Однако распоряжения отдать швартовы не последовало. Спускались сумерки, и теплоход остался у причала до следующего дня. Тем временем на пристань приходили всё новые люди, и их снова пускали на борт, уже никак не регистрируя. Моряки-подводники, стоявшие в качестве контролеров у трапа, не слишком придирались к документам измотанных и перепуганных людей. Те, кому не нашлось места во внутренних помещениях, располагались на открытых палубах. К рассвету все закоулки корабля, включая пустой бассейн, где разместили девушек из ВМФ, были забиты людьми и поклажей, и прием беженцев наконец прекратили. Служащие порта увещевали оставшихся на причале разойтись, обещая скорое возвращение лайнера и приход других судов за новой партией эвакуируемых. От передовых позиций русских войск до Данцига в тот день оставалось уже не более 50 километров, и мало кто поверил бы тогда, что эти километры будут окончательно преодолены противником еще только через два месяца.
В одной из госпитальных палат, расположенных на четвертой палубе по правому борту, на койке возле боковой стены лежал гаупштурмфюрер СС Вильгельм Юлинг. Его голова была забинтована.

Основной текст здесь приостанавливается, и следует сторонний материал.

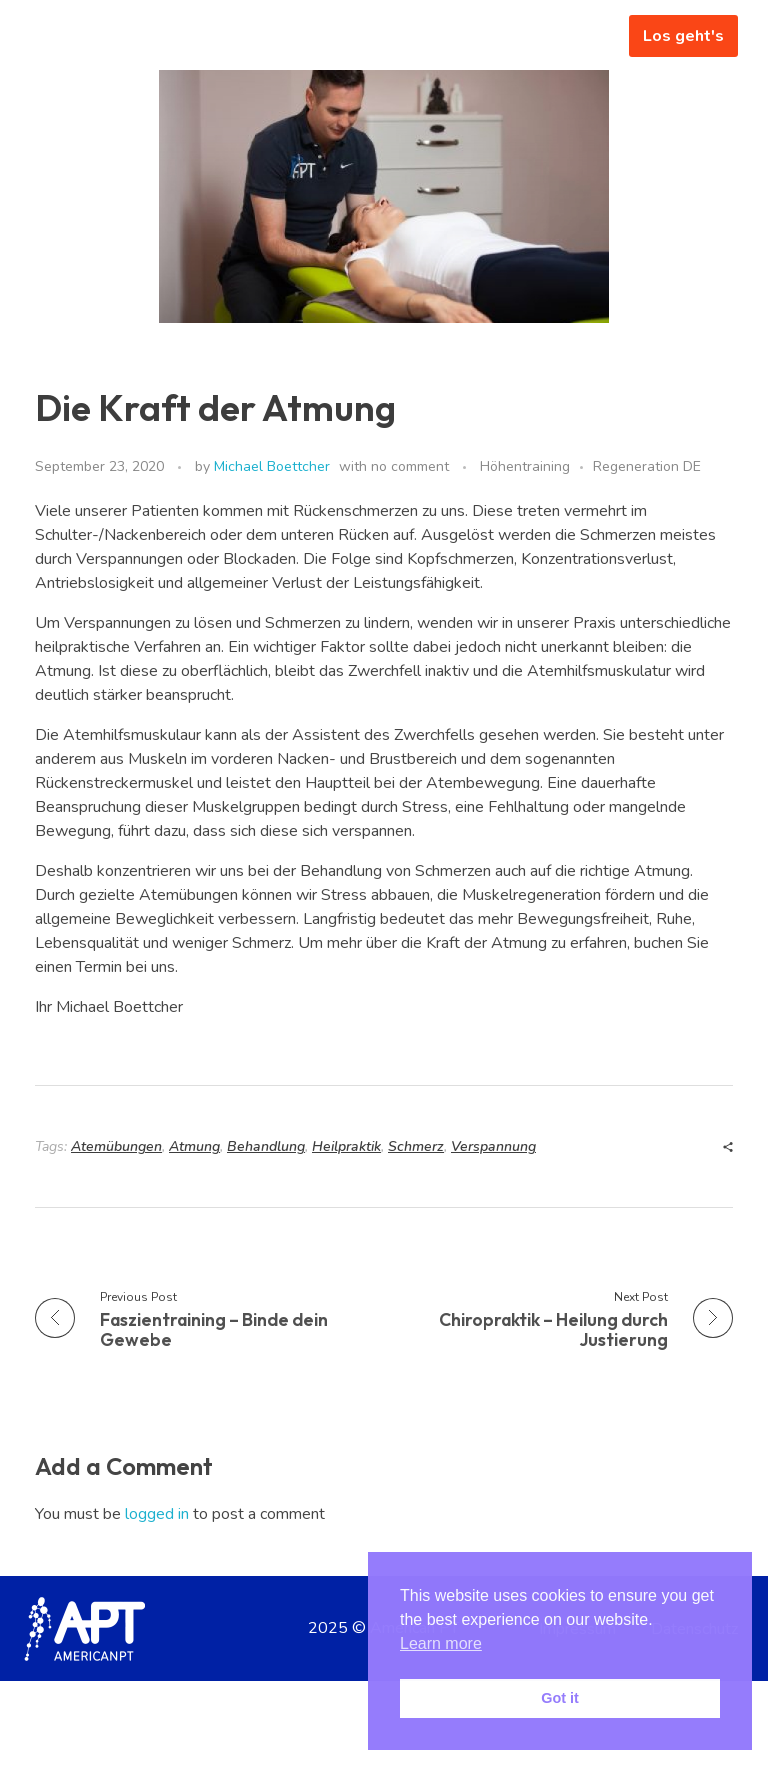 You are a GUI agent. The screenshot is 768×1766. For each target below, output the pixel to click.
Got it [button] (560, 1698)
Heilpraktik (346, 1146)
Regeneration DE (647, 466)
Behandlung (266, 1146)
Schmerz (416, 1146)
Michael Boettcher (272, 466)
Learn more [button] (441, 1643)
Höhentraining (525, 466)
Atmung (194, 1146)
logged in (159, 1514)
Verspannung (493, 1146)
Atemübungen (116, 1146)
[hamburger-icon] (584, 36) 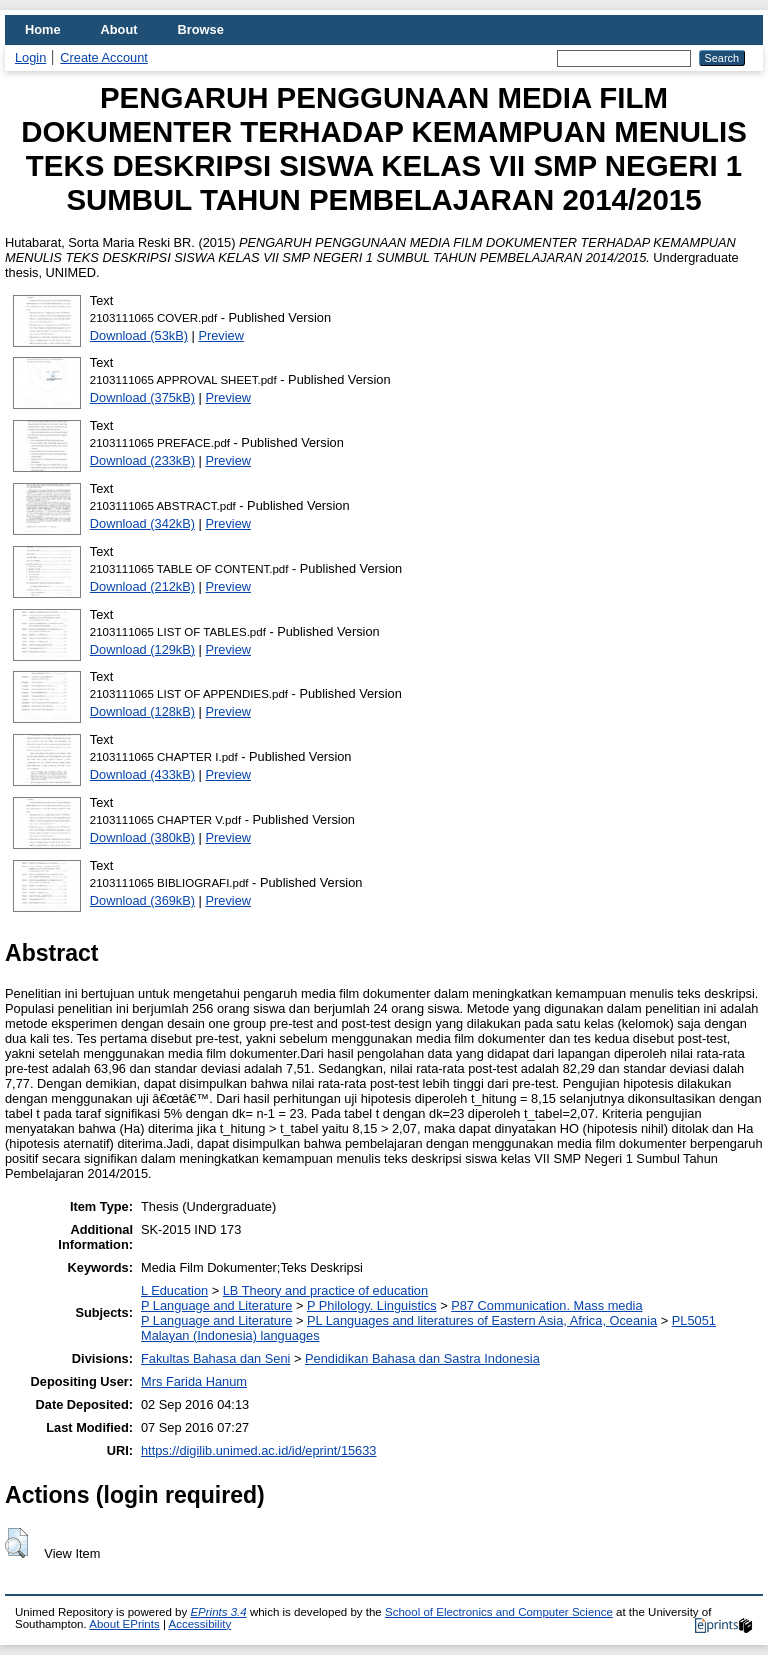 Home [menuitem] (43, 29)
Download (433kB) (142, 774)
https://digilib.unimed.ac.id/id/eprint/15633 (258, 1450)
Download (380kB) (142, 837)
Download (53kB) (139, 335)
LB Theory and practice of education (325, 1290)
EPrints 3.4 (218, 1612)
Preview (221, 335)
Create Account (104, 57)
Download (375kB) (142, 397)
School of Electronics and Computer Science (499, 1612)
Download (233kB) (142, 460)
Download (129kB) (142, 649)
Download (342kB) (142, 523)
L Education (174, 1290)
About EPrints (124, 1624)
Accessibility (199, 1624)
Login (30, 57)
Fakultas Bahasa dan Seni (215, 1358)
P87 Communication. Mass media (546, 1305)
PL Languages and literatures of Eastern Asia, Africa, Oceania (482, 1320)
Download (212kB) (142, 586)
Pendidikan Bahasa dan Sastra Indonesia (422, 1358)
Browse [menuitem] (201, 29)
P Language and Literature (216, 1305)
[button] (16, 1543)
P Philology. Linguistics (372, 1305)
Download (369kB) (142, 900)
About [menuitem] (119, 29)
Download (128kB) (142, 711) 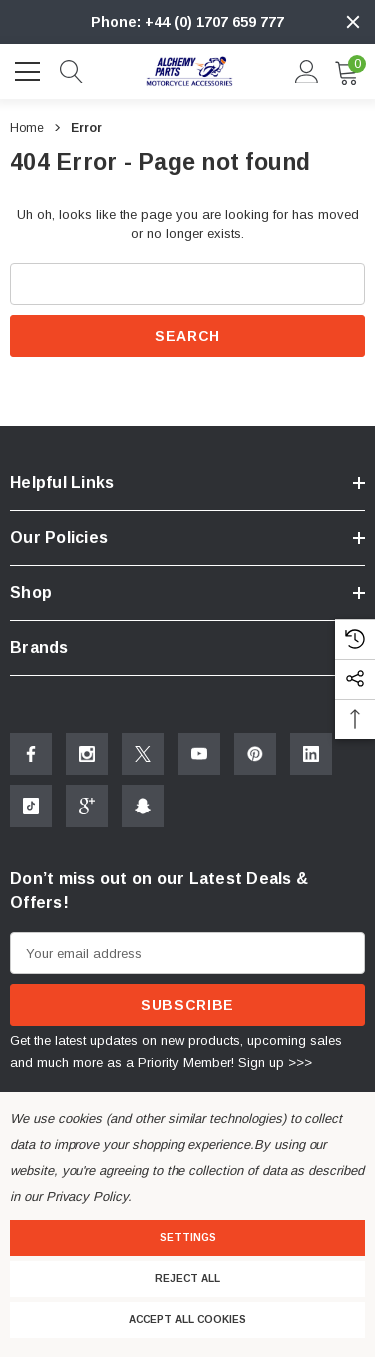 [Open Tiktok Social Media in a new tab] (31, 806)
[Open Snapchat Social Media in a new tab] (143, 806)
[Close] (353, 22)
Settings (188, 1237)
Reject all (187, 1278)
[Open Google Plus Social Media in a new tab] (87, 806)
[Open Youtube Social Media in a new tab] (199, 754)
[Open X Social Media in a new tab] (143, 754)
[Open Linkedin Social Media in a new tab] (311, 754)
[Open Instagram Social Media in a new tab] (87, 754)
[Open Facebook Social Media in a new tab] (31, 754)
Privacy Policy (87, 1196)
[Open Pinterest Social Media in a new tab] (255, 754)
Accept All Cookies (187, 1319) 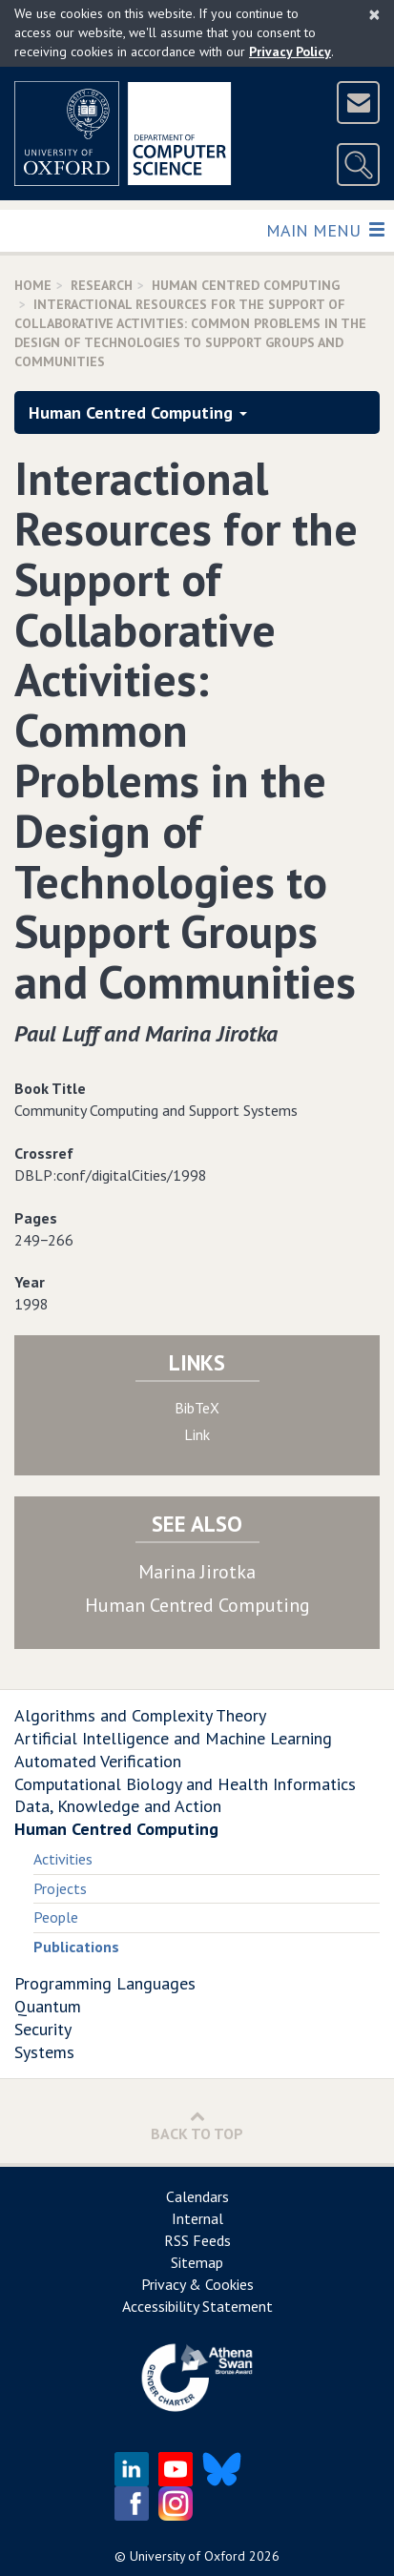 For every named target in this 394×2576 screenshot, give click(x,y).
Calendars (197, 2196)
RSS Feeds (197, 2240)
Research (102, 285)
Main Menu (324, 229)
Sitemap (197, 2262)
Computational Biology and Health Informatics (185, 1784)
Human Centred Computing (246, 285)
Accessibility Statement (197, 2306)
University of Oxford (187, 2556)
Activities (63, 1858)
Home (33, 285)
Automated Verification (97, 1761)
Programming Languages (105, 1983)
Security (43, 2029)
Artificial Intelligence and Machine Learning (173, 1738)
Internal (197, 2218)
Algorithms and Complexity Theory (140, 1715)
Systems (44, 2052)
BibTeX (197, 1407)
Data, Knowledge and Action (117, 1806)
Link (197, 1434)
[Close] (374, 14)
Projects (60, 1888)
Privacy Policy (290, 51)
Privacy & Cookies (197, 2284)
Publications (76, 1946)
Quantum (47, 2006)
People (55, 1917)
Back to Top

Приподнятая над грудью правая рука находилась в гипсе, левая свешивалась с кровати, и он напоминал окаменевшего марширующего солдата, положенного на спину. Уже три дня Юлинг был здесь, из которых два дня находился в полном сознании. Сегодня он даже пытался вставать. Полученные ранения его жизни не угрожали. Но он знал, что если даже получил заражение крови, то всё равно не успеет от него умереть. Его настоящая смерть находилась где-то под водой. Она неотвратимо приближалась и, возможно, была уже совсем близко. Вот только точное время их встречи ему было неизвестно.
Несколько дней назад (дату ему никак не удавалось вспомнить) он с группой офицеров батальона управления 2-й армии ехал в их штабном фургоне куда-то в сторону Нейштетина. В теплой будке фургона, оборудованной печкой, их было человек восемь. В центре стоял складной стол. Под ним и под лавками — ящики с инструментами, консервами, патронами и еще с чем-то. В выдвижных ящиках специального шкафа, расположенного у передней стенки фургона, лежали топографические карты, наградные бланки, таблицы стрельбы и всевозможные инструкции к разным типам штатного дивизионного вооружения.
По кругу прошла фляга с коньяком, после чего все закурили и стали обсуждать последние назначения и перестановки в командовании их группы армий. Машина ехала медленно, сдерживаемая двумя идущими впереди тягачами на полугусеничном ходу. Каждый из них тащил по дальнобойной зенитной пушке. Позади фургона дорога была пуста.
Внезапно все замолчали и прислушались. Чуть слышный нарастающий гул шел откуда-то сзади. Машина тут же заелозила по дороге, подавая отрывистые сигналы. Водитель, вероятно, пытался объехать тягачи с орудиями или свернуть в сторону. Гул быстро приближался. Все находящиеся внутри оцепенели. Судя по накрывшему их звуку, делать что-либо было уже поздно. Оставалось только уповать на судьбу.
В следующий миг раздался треск, и крышу их фургона вспороли десятки пуль. В лицо Юлинга ударила щепа от пластиковой столешницы, а правое плечо разорвала резкая боль. Внутренний свет погас. В свете проникающих через пробитую крышу дымящихся лучей пасмурного морозного утра Юлинг видел, как несколько человек повалились в разные стороны, и никто не пытался ничего предпринимать. Машина начала тормозить и сразу вслед за этим сильно ударилась в какое-то препятствие. Стало тихо. Кто-то из находящихся в фургоне зашевелился на полу, кто-то застонал. Юлинг, сидевший недалеко от выхода, бросился к нему и попытался открыть дверь. Правая рука его полностью бездействовала, и он дергал ручку левой, упав на колени и наваливаясь на дверь левым плечом.